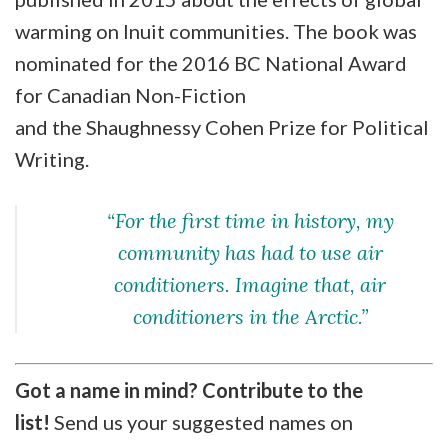
warming on Inuit communities. The book was
nominated for the 2016 BC National Award
for Canadian Non-Fiction
and the Shaughnessy Cohen Prize for Political
Writing.
“For the first time in history, my
community has had to use air
conditioners. Imagine that, air
conditioners in the Arctic.”
Got a name in mind? Contribute to the
list!
Send us your suggested names on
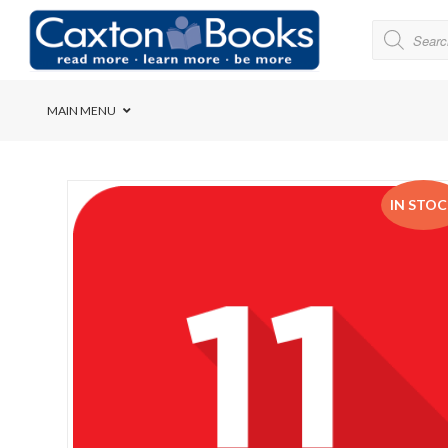
MAIN MENU
Bridge House School
IN STO
Cedar House School
Elkanah High School
Forres Preparatory Sc
Herschel Girls’ High S
Herzlia High School
Holy Cross Convent Sc
International School o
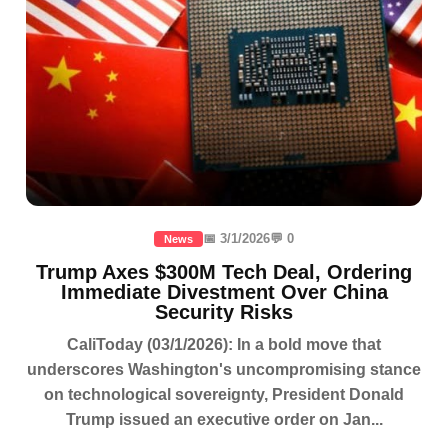
📅 3/1/2026
💬 0
News
Trump Axes $300M Tech Deal, Ordering
Immediate Divestment Over China
Security Risks
CaliToday (03/1/2026): In a bold move that
underscores Washington's uncompromising stance
on technological sovereignty, President Donald
Trump issued an executive order on Jan...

EXERCISE DESCRIPTION: Nothing but a number is expected: how many lines in the listing above contain "conditioners"?

ANSWER FOR THE TASK: 2